Barrier island, coastal erosion, dune vegetation, vegetative spread, vegetative reproduction


The only three sizeable populations of Uniola paniculata (sea oats) on the Louisiana coast west of the Mississippi River delta were studied to determine if these populations were in a state of expansion or deterioration. The populations have become established in areas with a mean water-table depth of 129 cm, which although shallow is sufficiently deep to alleviate any signs of water-logging stress. Soil nutrient concentrations and pH were generally lower inside the populations compared to adjacent unvegetated areas. Despite very low sand accretion within the populations (<0.1 m yr-1), vegetative lateral expansion (lateral spread) exceeded 1 m yr-1 during years with mild weather conditions, whereas years with severe overwash events resulted in a net loss of population area.
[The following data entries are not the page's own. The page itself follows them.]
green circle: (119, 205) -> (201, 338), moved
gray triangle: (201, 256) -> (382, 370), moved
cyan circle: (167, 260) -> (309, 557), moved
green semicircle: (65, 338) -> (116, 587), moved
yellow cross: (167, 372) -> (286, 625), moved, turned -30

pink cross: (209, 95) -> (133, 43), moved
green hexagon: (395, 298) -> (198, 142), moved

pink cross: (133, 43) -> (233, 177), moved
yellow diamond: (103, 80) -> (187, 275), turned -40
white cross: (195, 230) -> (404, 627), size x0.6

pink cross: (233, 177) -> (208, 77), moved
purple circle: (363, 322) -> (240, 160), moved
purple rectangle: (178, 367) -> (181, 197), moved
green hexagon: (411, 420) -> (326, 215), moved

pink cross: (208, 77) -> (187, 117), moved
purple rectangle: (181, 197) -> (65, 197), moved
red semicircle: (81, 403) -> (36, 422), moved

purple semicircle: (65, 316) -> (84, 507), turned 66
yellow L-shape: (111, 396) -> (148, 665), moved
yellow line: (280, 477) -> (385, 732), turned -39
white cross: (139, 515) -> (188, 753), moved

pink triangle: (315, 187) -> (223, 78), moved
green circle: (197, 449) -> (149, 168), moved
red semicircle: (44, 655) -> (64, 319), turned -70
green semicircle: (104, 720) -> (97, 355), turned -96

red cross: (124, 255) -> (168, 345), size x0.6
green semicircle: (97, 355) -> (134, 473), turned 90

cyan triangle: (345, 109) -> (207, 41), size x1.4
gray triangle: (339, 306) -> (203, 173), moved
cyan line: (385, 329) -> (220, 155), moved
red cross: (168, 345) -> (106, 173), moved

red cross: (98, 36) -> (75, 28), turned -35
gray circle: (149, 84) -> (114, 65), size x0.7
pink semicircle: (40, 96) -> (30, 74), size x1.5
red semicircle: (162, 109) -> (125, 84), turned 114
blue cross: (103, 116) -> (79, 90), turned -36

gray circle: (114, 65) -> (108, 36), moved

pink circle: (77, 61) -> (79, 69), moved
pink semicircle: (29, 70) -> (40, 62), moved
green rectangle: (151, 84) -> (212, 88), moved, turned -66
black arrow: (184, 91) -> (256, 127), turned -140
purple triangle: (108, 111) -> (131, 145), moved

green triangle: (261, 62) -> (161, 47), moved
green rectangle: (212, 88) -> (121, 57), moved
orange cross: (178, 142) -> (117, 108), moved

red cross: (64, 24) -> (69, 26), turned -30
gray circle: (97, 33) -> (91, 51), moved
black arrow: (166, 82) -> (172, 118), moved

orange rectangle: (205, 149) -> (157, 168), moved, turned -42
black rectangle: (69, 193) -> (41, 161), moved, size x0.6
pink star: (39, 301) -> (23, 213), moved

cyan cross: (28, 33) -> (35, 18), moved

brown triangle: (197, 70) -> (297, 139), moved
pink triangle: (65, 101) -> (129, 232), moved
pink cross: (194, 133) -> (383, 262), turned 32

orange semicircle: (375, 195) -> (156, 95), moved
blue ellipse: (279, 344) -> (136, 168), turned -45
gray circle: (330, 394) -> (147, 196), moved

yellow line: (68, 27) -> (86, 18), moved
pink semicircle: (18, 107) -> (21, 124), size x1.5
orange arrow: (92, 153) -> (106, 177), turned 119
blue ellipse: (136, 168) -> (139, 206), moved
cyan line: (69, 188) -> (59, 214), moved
The mean rate of lateral expansion of the populations over three years was 0.58 m yr-1 with the greatest mean migration being to the northwest (away from the eroding coast) at a rate of 0.85 m yr-1. Since seed production rates in these populations are very low, colonization of new sites is extremely improbable and any population expansion is believed to be solely the result of vegetative lateral expansion. The extremely limited distribution of this species along the Louisiana coast is best explained by its reliance on vegetative reproduction, which although at rates comparable to areas where Uniola is dominant, is often not sufficient to keep pace with the rate of coastline retreat along the highly erosional, low elevation Louisiana coast.